Exercise ▸ Wherever a line of the records contains "Culture", copy that line.

Data records ▸
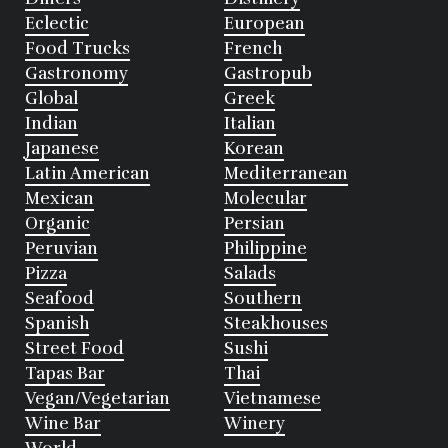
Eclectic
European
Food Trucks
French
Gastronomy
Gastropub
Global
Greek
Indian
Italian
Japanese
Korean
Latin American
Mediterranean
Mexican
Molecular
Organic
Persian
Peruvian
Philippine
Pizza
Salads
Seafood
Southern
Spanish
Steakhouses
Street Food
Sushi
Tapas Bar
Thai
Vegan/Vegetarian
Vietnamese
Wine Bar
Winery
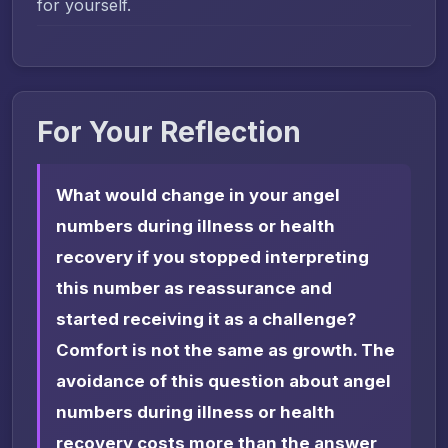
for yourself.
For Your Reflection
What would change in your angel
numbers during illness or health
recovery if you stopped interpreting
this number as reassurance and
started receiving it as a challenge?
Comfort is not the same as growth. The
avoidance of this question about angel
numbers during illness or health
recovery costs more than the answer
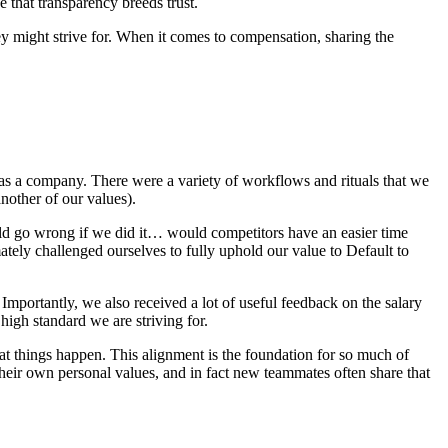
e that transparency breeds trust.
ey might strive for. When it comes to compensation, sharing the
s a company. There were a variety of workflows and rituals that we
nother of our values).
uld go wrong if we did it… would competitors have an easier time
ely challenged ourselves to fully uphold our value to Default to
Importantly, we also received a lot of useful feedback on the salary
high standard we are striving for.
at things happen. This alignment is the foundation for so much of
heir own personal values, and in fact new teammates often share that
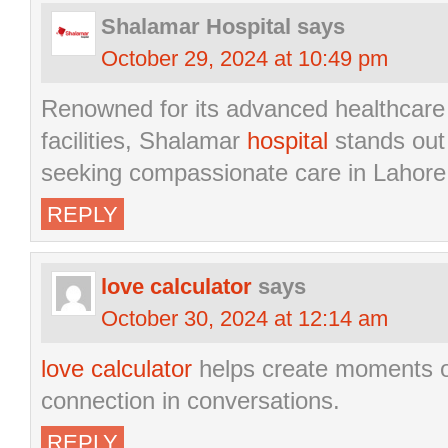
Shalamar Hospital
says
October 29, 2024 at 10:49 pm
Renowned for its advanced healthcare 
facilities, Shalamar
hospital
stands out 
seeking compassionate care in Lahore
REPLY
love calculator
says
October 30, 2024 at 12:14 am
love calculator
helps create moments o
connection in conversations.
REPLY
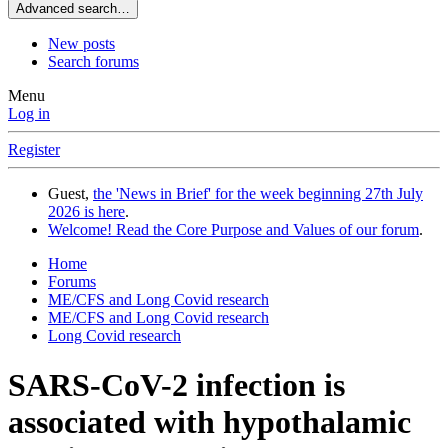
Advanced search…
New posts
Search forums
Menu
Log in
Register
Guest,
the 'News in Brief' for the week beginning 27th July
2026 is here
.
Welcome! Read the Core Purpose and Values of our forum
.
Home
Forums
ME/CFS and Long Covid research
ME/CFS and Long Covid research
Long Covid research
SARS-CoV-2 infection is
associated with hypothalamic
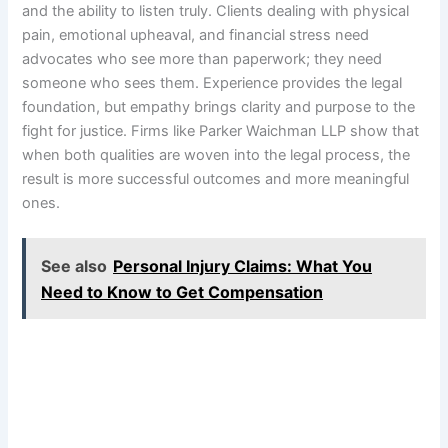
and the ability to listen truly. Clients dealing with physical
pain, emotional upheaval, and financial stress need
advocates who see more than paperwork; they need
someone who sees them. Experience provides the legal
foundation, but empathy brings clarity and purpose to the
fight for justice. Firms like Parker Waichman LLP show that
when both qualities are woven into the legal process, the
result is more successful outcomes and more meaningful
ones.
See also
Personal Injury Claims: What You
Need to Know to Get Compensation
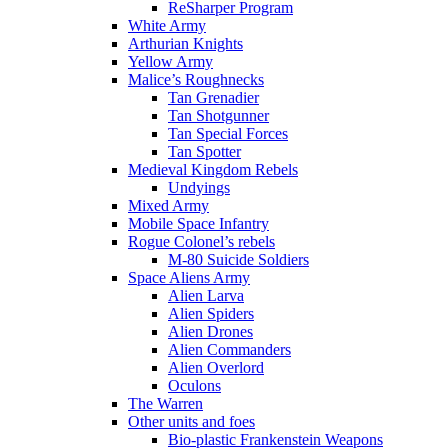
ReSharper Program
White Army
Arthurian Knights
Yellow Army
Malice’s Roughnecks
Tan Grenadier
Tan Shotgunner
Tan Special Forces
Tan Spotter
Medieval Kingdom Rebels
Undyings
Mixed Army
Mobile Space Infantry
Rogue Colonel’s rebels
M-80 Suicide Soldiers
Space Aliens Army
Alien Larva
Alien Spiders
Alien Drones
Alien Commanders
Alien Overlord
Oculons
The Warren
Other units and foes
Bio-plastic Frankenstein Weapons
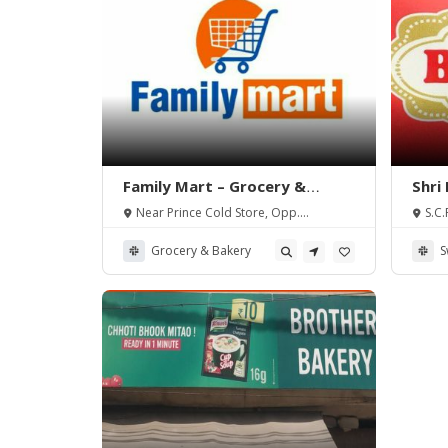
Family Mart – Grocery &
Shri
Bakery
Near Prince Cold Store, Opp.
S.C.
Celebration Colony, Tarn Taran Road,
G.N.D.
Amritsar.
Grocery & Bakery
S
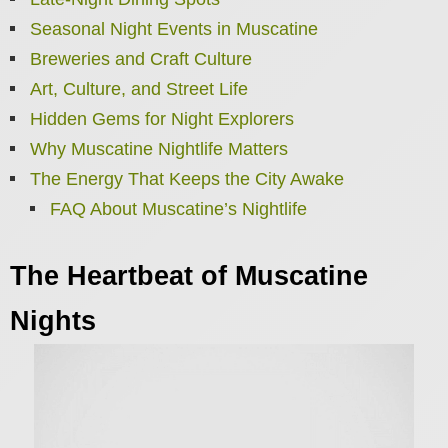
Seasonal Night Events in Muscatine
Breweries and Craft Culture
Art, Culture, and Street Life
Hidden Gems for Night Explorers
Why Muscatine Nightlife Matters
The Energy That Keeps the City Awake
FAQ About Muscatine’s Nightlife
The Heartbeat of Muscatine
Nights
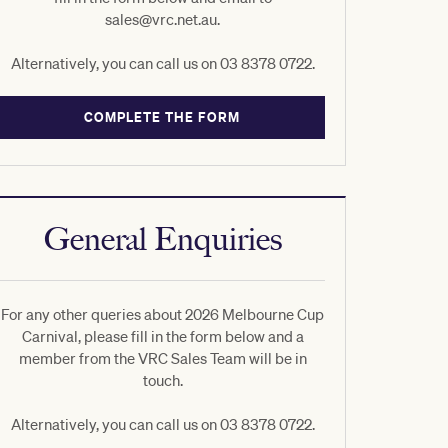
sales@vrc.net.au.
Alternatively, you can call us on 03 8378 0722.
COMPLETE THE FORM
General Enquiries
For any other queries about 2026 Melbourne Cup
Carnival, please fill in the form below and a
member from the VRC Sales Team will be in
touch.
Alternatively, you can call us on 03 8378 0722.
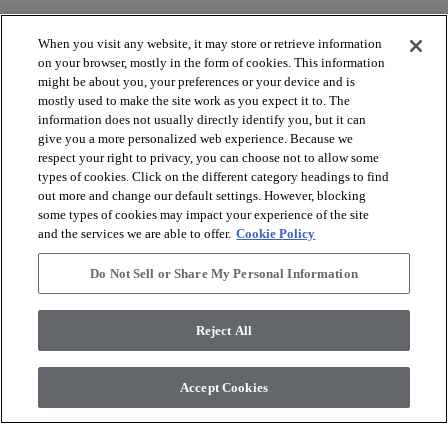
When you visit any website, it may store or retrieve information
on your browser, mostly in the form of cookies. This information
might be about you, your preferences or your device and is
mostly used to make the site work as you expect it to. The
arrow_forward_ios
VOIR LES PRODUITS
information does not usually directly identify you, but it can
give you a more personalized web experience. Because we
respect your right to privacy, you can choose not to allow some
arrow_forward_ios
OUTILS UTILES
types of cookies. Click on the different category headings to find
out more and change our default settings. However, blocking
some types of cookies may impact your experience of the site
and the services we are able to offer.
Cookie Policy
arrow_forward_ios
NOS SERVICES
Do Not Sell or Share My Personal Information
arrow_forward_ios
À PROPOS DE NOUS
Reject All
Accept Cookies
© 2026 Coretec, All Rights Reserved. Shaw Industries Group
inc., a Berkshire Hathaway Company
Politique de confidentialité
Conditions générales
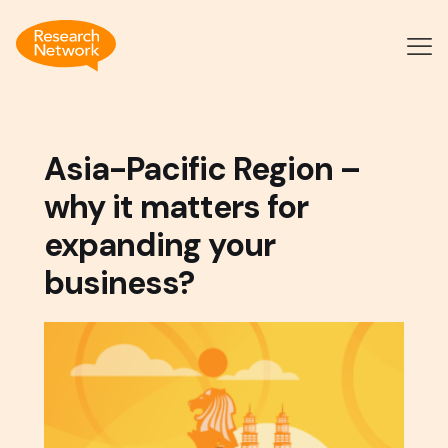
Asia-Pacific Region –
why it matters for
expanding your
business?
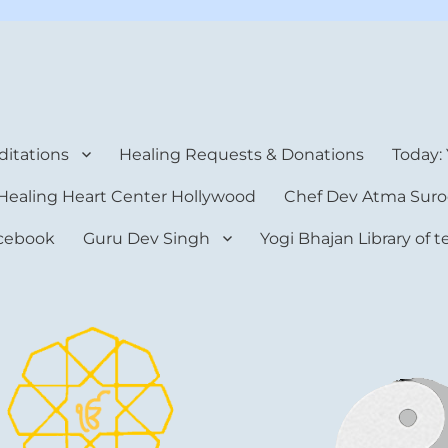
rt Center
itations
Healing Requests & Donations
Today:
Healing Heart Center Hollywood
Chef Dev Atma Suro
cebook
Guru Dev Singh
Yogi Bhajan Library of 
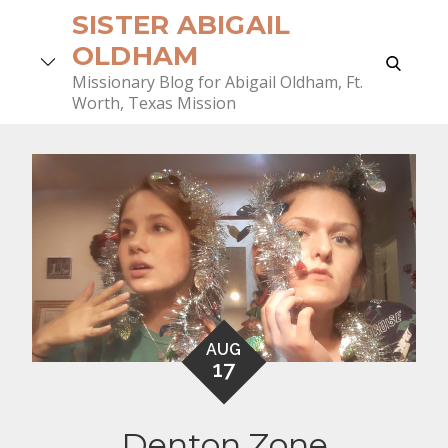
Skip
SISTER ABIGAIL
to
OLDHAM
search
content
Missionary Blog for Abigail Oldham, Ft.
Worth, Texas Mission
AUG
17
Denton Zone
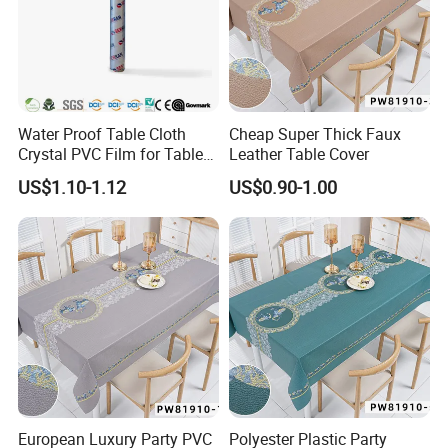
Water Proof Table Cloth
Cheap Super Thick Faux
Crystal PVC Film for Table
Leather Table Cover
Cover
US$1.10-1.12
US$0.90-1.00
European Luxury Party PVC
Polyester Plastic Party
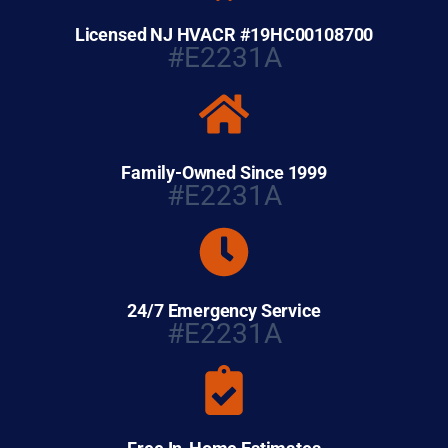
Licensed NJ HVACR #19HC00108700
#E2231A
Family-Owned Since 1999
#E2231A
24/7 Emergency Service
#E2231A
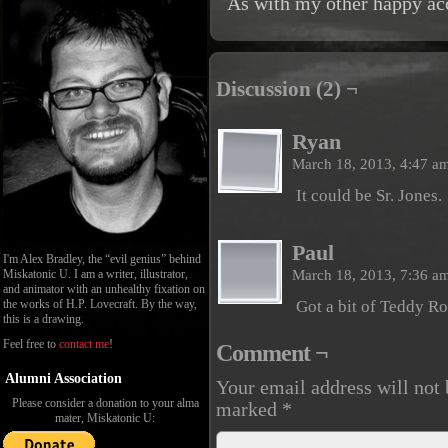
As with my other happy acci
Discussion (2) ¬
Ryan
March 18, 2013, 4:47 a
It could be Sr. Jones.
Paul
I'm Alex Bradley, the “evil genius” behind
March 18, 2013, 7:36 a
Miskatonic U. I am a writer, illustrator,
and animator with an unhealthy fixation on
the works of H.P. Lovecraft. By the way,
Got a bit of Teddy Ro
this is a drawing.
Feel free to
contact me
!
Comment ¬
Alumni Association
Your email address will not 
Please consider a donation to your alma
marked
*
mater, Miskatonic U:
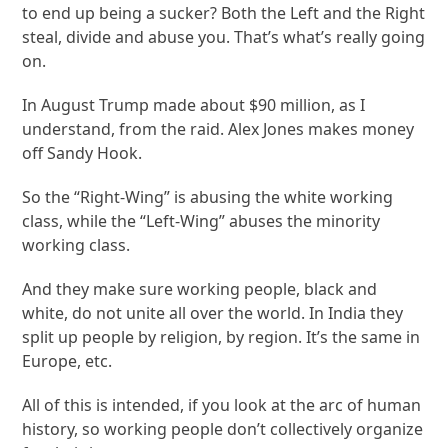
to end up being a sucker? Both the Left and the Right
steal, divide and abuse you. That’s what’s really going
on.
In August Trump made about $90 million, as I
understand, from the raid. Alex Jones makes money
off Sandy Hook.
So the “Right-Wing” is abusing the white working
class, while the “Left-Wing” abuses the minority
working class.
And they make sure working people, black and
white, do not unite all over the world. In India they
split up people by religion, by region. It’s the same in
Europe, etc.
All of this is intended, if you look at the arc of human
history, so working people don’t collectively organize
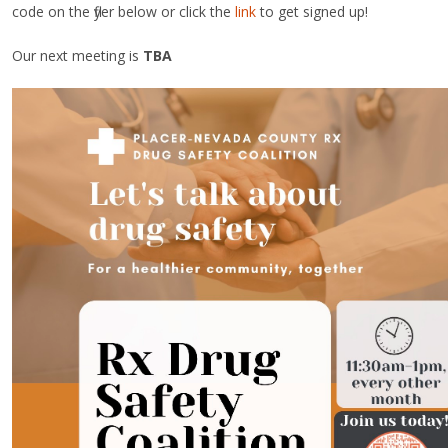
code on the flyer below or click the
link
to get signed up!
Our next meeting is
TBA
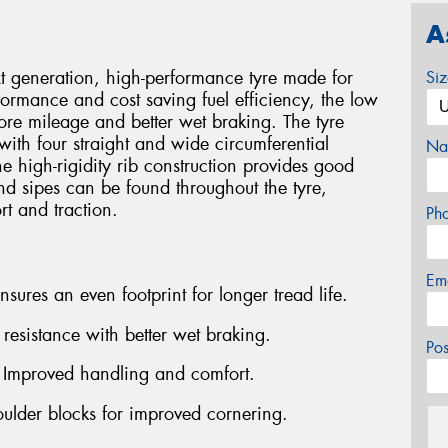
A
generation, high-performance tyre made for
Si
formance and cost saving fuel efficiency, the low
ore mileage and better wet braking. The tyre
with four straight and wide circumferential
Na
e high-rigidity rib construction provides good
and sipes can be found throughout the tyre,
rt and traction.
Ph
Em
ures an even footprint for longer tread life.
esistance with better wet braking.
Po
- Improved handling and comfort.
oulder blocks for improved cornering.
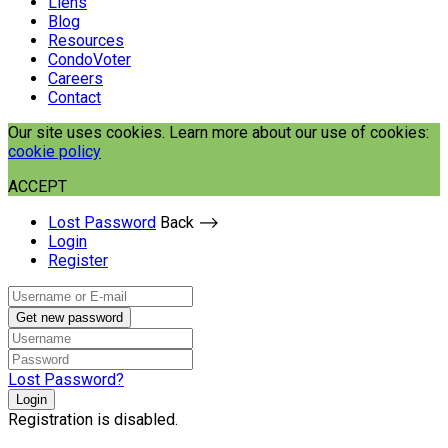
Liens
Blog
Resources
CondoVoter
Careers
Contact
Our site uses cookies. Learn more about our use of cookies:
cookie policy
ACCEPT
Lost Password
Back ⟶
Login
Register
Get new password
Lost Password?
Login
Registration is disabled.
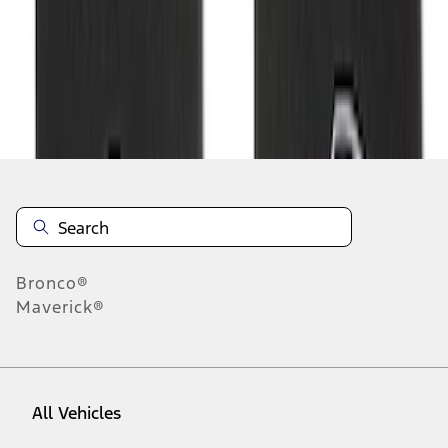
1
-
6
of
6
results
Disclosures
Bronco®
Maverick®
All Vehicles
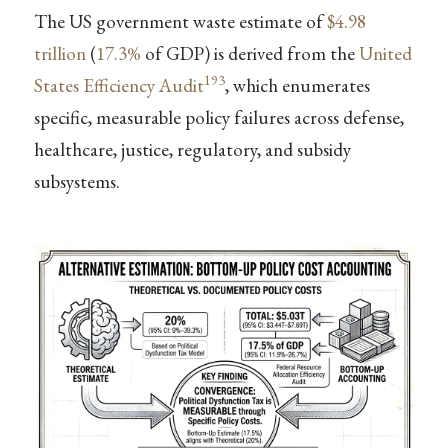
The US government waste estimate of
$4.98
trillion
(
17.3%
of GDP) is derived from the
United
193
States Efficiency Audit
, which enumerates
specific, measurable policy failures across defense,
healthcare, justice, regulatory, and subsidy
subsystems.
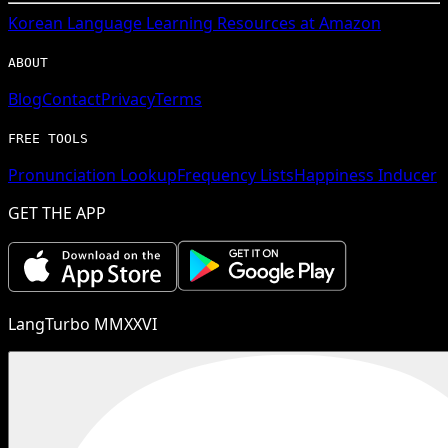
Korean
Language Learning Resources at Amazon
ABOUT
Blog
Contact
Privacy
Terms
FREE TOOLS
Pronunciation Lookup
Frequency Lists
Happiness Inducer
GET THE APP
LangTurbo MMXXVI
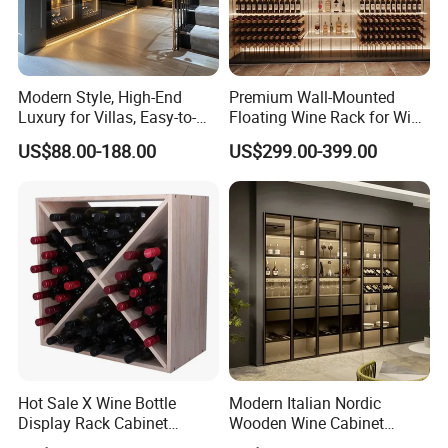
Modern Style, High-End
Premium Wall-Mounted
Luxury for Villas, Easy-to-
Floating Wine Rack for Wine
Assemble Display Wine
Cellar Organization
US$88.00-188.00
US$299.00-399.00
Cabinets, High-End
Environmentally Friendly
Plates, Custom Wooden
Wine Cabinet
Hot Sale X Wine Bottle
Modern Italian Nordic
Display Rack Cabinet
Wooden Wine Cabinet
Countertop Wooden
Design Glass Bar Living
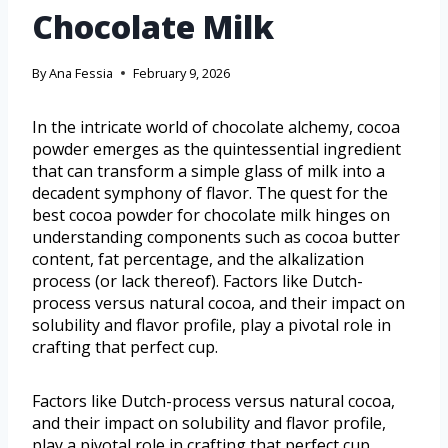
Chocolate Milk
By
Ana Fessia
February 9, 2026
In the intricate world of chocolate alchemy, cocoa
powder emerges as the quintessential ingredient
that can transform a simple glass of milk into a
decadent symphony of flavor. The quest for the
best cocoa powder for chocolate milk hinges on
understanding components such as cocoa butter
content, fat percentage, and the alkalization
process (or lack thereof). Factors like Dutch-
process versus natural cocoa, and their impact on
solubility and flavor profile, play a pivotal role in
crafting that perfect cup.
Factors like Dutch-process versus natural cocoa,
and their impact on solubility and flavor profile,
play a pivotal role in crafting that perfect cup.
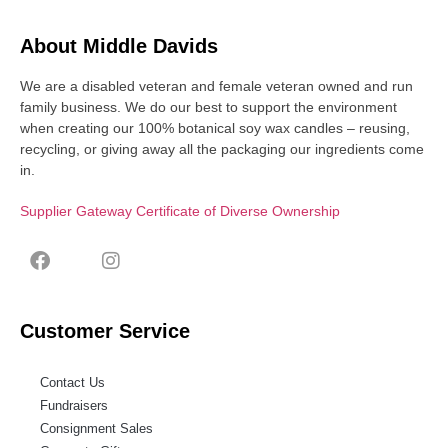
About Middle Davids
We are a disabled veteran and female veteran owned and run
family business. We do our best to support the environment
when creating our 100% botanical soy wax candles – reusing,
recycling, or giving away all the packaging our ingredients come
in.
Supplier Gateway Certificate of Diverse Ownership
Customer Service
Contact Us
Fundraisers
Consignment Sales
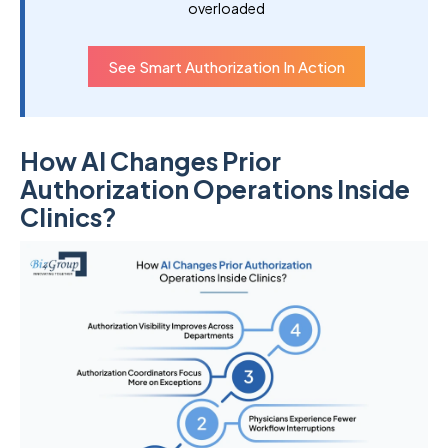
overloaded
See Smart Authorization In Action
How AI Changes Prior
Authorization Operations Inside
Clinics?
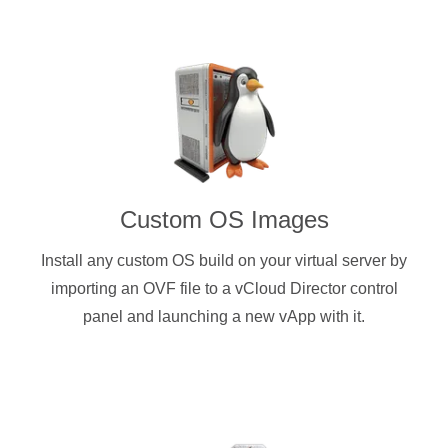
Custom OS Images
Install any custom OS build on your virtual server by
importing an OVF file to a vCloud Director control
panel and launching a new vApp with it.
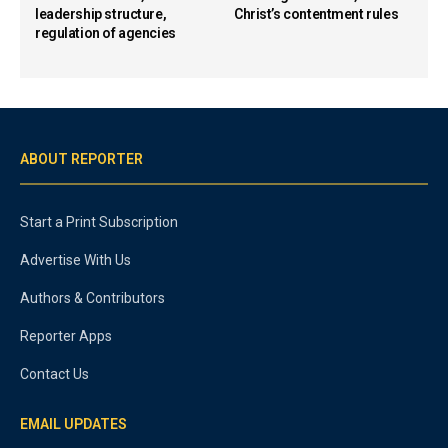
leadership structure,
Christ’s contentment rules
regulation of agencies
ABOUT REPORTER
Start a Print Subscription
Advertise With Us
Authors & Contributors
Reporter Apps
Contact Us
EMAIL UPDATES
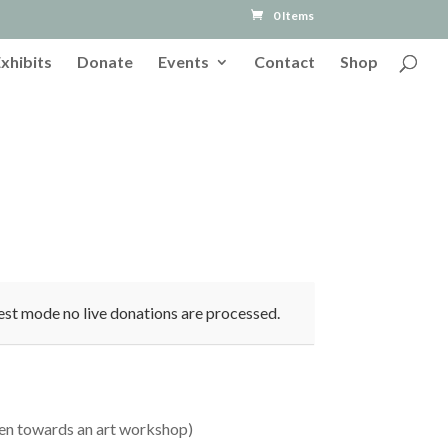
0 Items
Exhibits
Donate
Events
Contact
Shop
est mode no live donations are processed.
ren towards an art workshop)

Task response ▸
Breweries and Craft Culture
Art, Culture, and Street Life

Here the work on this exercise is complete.